MidCap and SmallCap Indices: The BSE MidCap 150 index is trading at approximately 28x one-year forward PE, slightly above its long-term average of 27.3x. Meanwhile, the BSE SmallCap 250 index remains at a premium, trading at about 23.2x compared to its historical average of 21x.
Global Market Valuations: Major global indices continue to trade at premiums to their long-term averages. For instance, Japan’s Nikkei index is at 23.45x one-year forward PE versus its 10-year average of 18.71x. The S&P 500 and Dow Jones are trading at 21.63x and 21.6x, respectively, compared to their historical averages of 19.25x and 18.3x.
Market Sentiment and Earnings Outlook
The moderation in valuations marks a shift after years of premium trading levels, supported by strong domestic inflows despite foreign investor selling and subdued earnings growth.
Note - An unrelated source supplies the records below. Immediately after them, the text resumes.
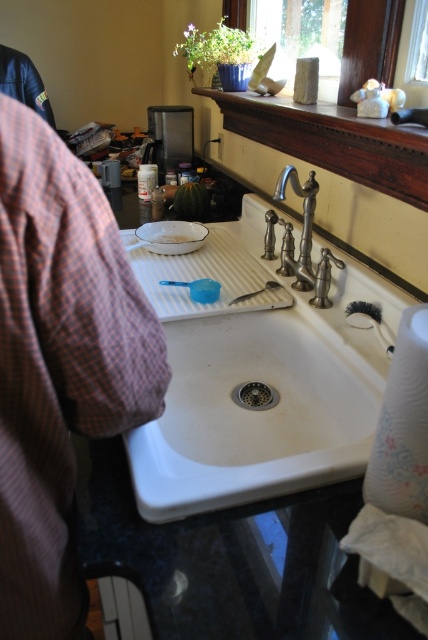 You are trying to clean the polished chrome faucet at center and the white matte plate at center. Which object should you reach for first if you want to start with the one closer to you?

The polished chrome faucet at center is closer to the viewer than the white matte plate at center, so you should reach for the polished chrome faucet at center first.

You are trying to determine which object is taller between the white ceramic sink at center and the white matte plate at center. Based on the scene description, which one is taller?

The white ceramic sink at center is taller than the white matte plate at center according to the description.

Based on the photo, you are trying to clean the white matte plate at center in the kitchen sink. The polished chrome faucet at center is where you need to adjust to control the water flow. Which direction should you move your hand to reach the faucet from the plate?

To reach the polished chrome faucet at center from the white matte plate at center, you should move your hand to the right since the faucet is positioned to the right of the plate. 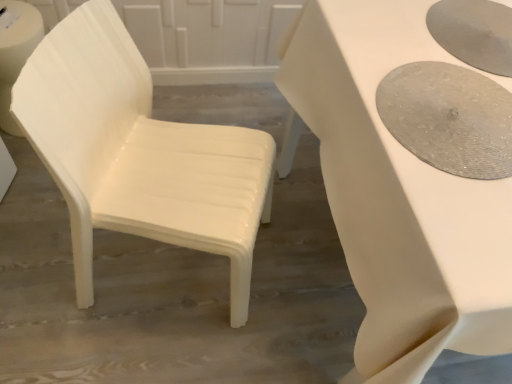 Question: Considering the positions of white plastic chair at left and white glossy table at center in the image, is white plastic chair at left bigger or smaller than white glossy table at center?

Choices:
 (A) big
 (B) small

Answer: (B)

Question: Relative to white glossy table at center, is white plastic chair at left in front or behind?

Choices:
 (A) front
 (B) behind

Answer: (B)

Question: Estimate the real-world distances between objects in this image. Which object is closer to the matte silver tray at right?

Choices:
 (A) white plastic chair at left
 (B) white glossy table at center

Answer: (B)

Question: Which object is the farthest from the white glossy table at center?

Choices:
 (A) matte silver tray at right
 (B) white plastic chair at left

Answer: (B) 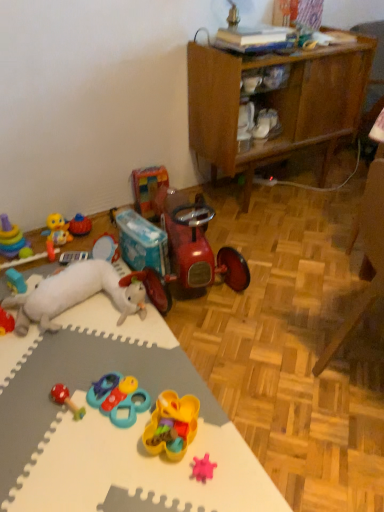 The width and height of the screenshot is (384, 512). What are the coordinates of `vacant area that is in front of translucent yellow plastic toy at center, the second toy in the right-to-left sequence` in the screenshot? It's located at (172, 485). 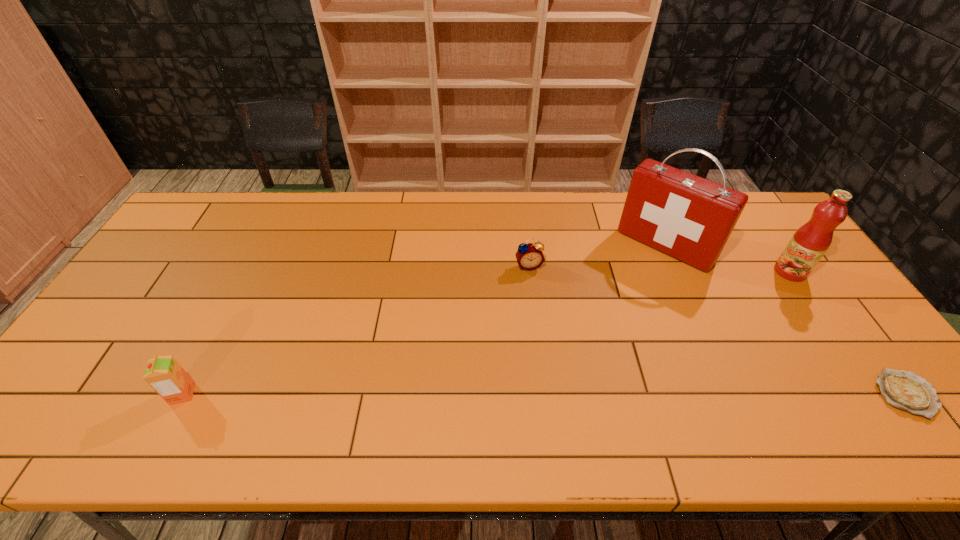 Find the location of `object that can be found as the closest to the third object from left to right`. object that can be found as the closest to the third object from left to right is located at coordinates (809, 243).

I want to click on object that is the third closest to the shortest object, so click(x=529, y=256).

You are a GUI agent. You are given a task and a screenshot of the screen. Output one action in this format:
    pyautogui.click(x=<x>, y=<y>)
    Task: Click on the free location that satisfies the following two spatial constraints: 1. on the back side of the orange juice; 2. on the right side of the fruit juice
    This screenshot has height=540, width=960.
    Given the screenshot: What is the action you would take?
    pyautogui.click(x=246, y=272)

Find the location of `free location that satisfies the following two spatial constraints: 1. on the front side of the third object from left to right; 2. on the right side of the shortest object`. free location that satisfies the following two spatial constraints: 1. on the front side of the third object from left to right; 2. on the right side of the shortest object is located at coordinates (730, 394). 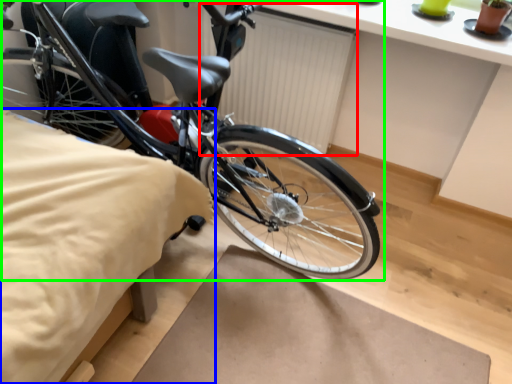 Question: Considering the real-world distances, which object is farthest from radiator (highlighted by a red box)? sheet (highlighted by a blue box) or bicycle (highlighted by a green box)?

Choices:
 (A) sheet
 (B) bicycle

Answer: (A) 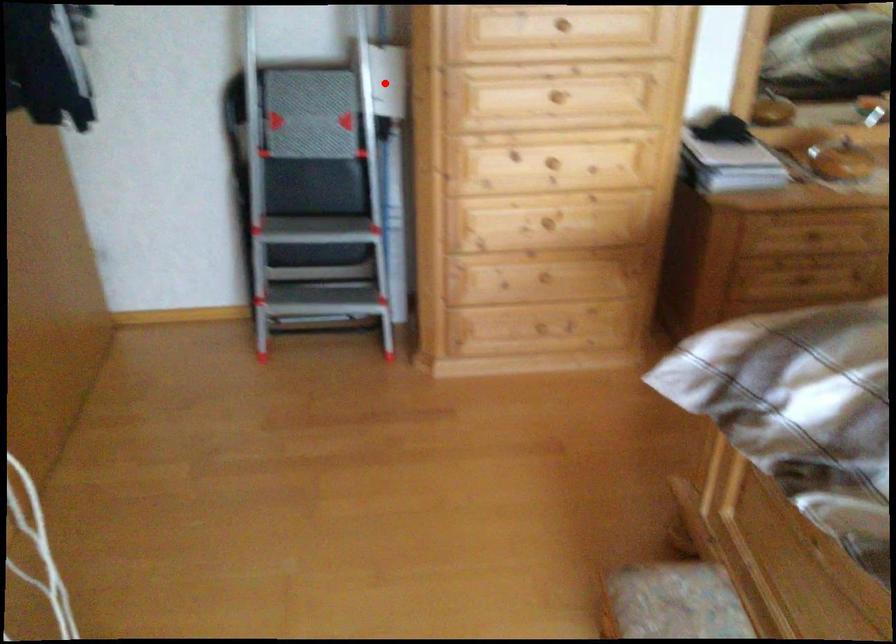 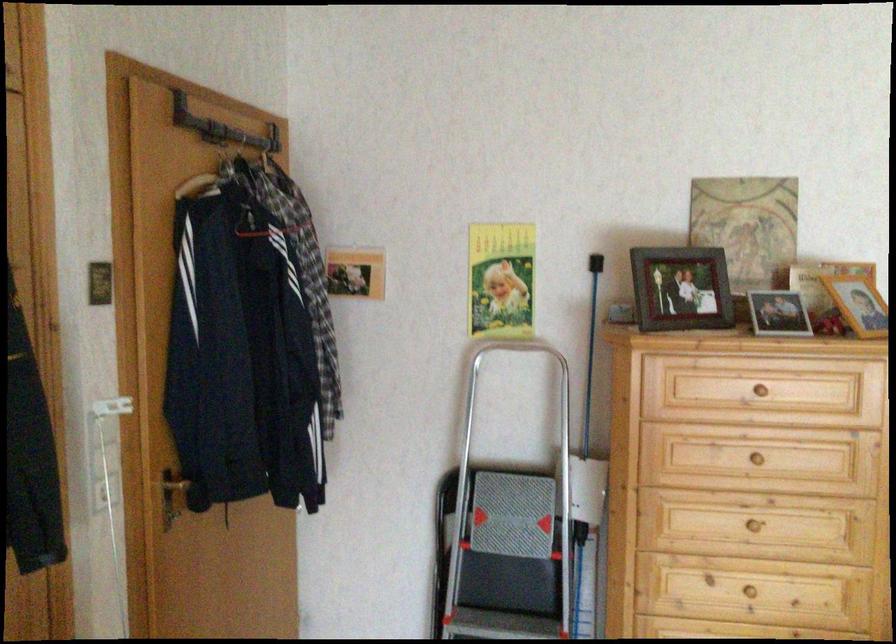 Where in the second image is the point corresponding to the highlighted location from the first image?

(588, 489) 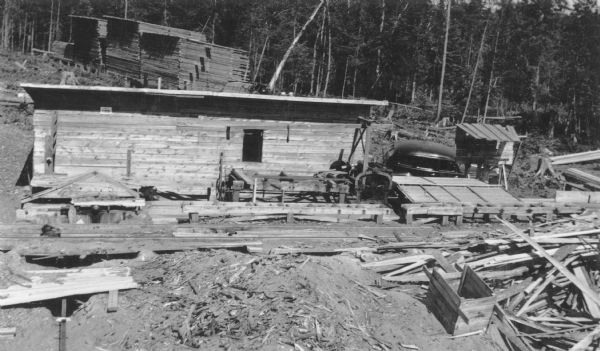 I want to click on back window, so click(389, 156). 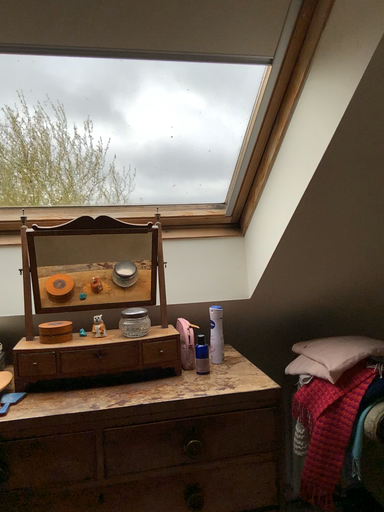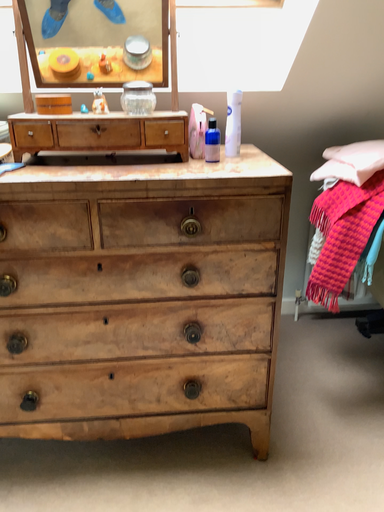 Question: Which way did the camera rotate in the video?

Choices:
 (A) rotated left
 (B) rotated right

Answer: (A) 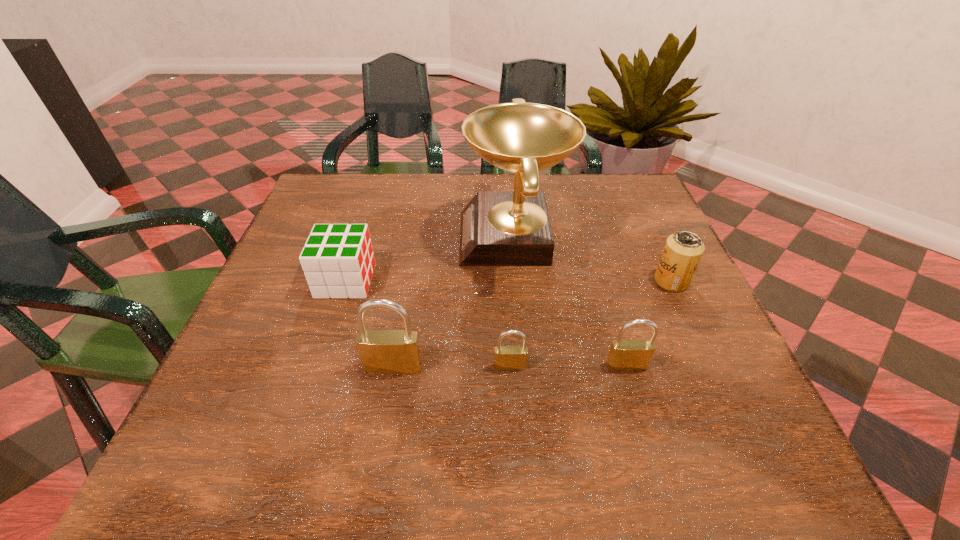 Please show where to add a padlock on the left while keeping spacing even. Please provide its 2D coordinates. Your answer should be formatted as a tuple, i.e. [(x, y)], where the tuple contains the x and y coordinates of a point satisfying the conditions above.

[(276, 368)] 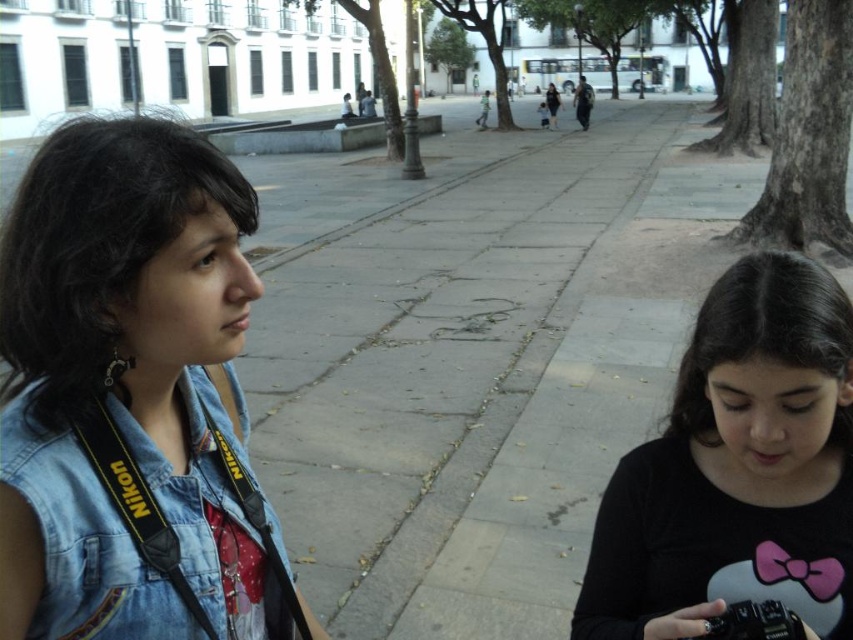 Does denim jacket at lower left appear over black plastic camera at lower right?

Yes.

Can you confirm if denim jacket at lower left is thinner than black plastic camera at lower right?

Incorrect, denim jacket at lower left's width is not less than black plastic camera at lower right's.

What do you see at coordinates (84, 541) in the screenshot?
I see `denim jacket at lower left` at bounding box center [84, 541].

Find the location of a particular element. Image resolution: width=853 pixels, height=640 pixels. denim jacket at lower left is located at coordinates (84, 541).

Which is in front, point (10, 241) or point (715, 616)?

Point (10, 241) is in front.

Can you confirm if denim jacket at left is smaller than black plastic camera at lower right?

No.

Does point (164, 221) lie behind point (791, 636)?

That is False.

Image resolution: width=853 pixels, height=640 pixels. Identify the location of denim jacket at left. (132, 397).

Is denim jacket at left thinner than black matte shirt at center?

Correct, denim jacket at left's width is less than black matte shirt at center's.

Based on the photo, is denim jacket at left shorter than black matte shirt at center?

Incorrect, denim jacket at left's height does not fall short of black matte shirt at center's.

I want to click on denim jacket at left, so click(132, 397).

This screenshot has width=853, height=640. Identify the location of denim jacket at left. (132, 397). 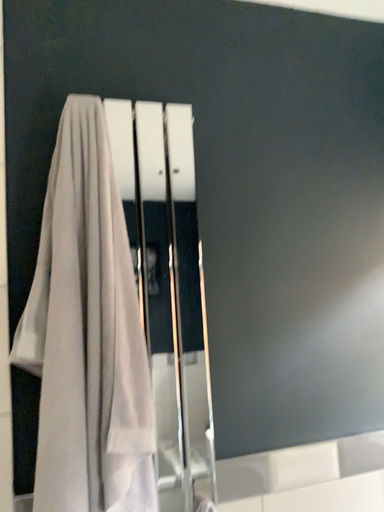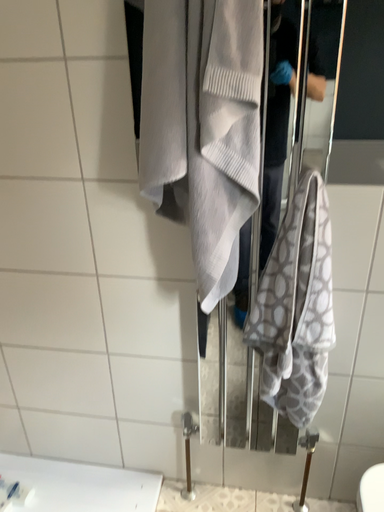 Question: Which way did the camera rotate in the video?

Choices:
 (A) rotated downward
 (B) rotated upward

Answer: (A) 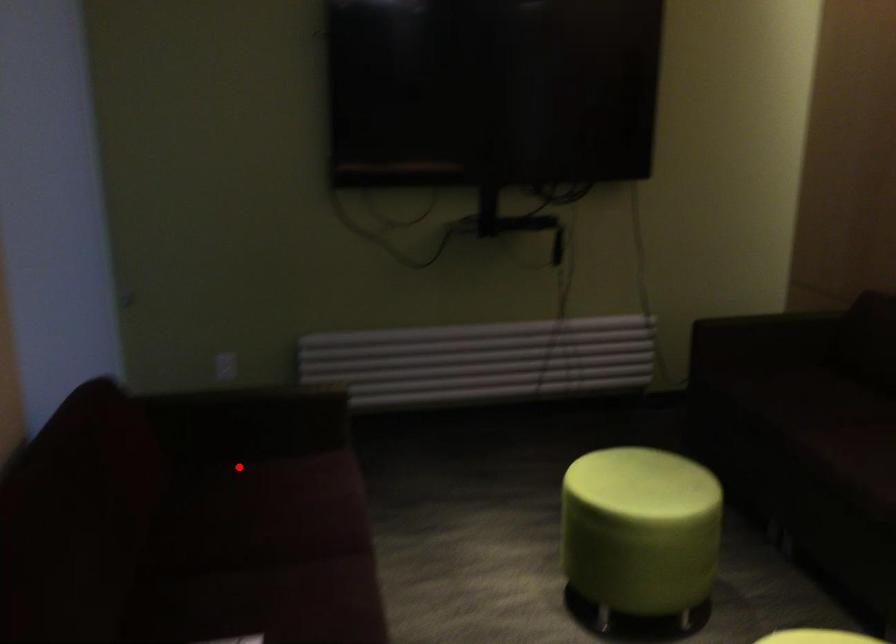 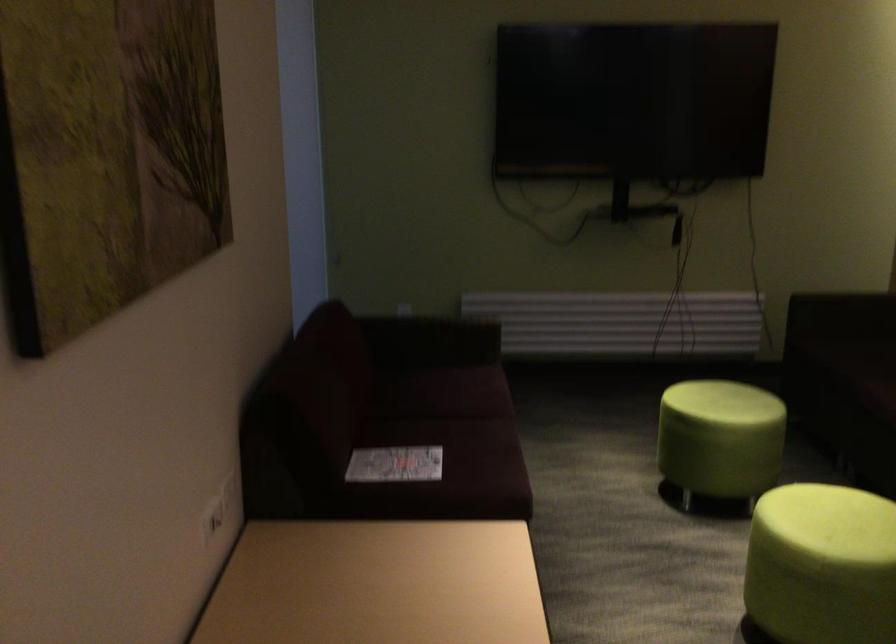 The point at the highlighted location is marked in the first image. Where is the corresponding point in the second image?

(426, 371) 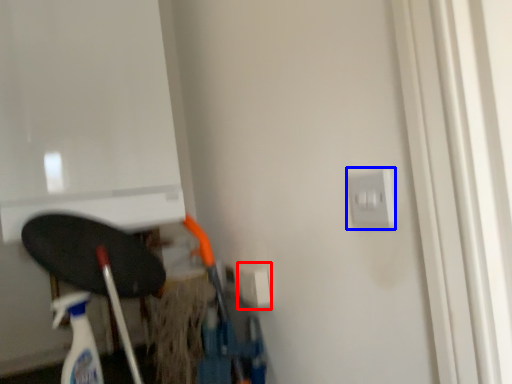 Question: Among these objects, which one is nearest to the camera, electric outlet (highlighted by a red box) or electric outlet (highlighted by a blue box)?

Choices:
 (A) electric outlet
 (B) electric outlet

Answer: (B)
Analysts caution that index-level valuation metrics should be interpreted carefully, considering evolving index compositions and macroeconomic conditions.
Investors are digesting the Union Budget outcomes alongside the final leg of the earnings season. While corporate results have not delivered major negative surprises, overall earnings momentum remains weak, with growth in the range of 4-5%, reflecting subdued demand conditions. This has kept investor sentiment cautious, particularly in the absence of a strong growth stimulus from the budget.
Implications for Investors
The normalization of valuations in Indian markets suggests a more balanced investment environment. However, the continued premium valuations in global markets indicate potential caution for investors considering international equities. The cautious market sentiment, amid weak earnings and limited fiscal stimulus, underscores the importance of selective investment strategies and close monitoring of macroeconomic indicators.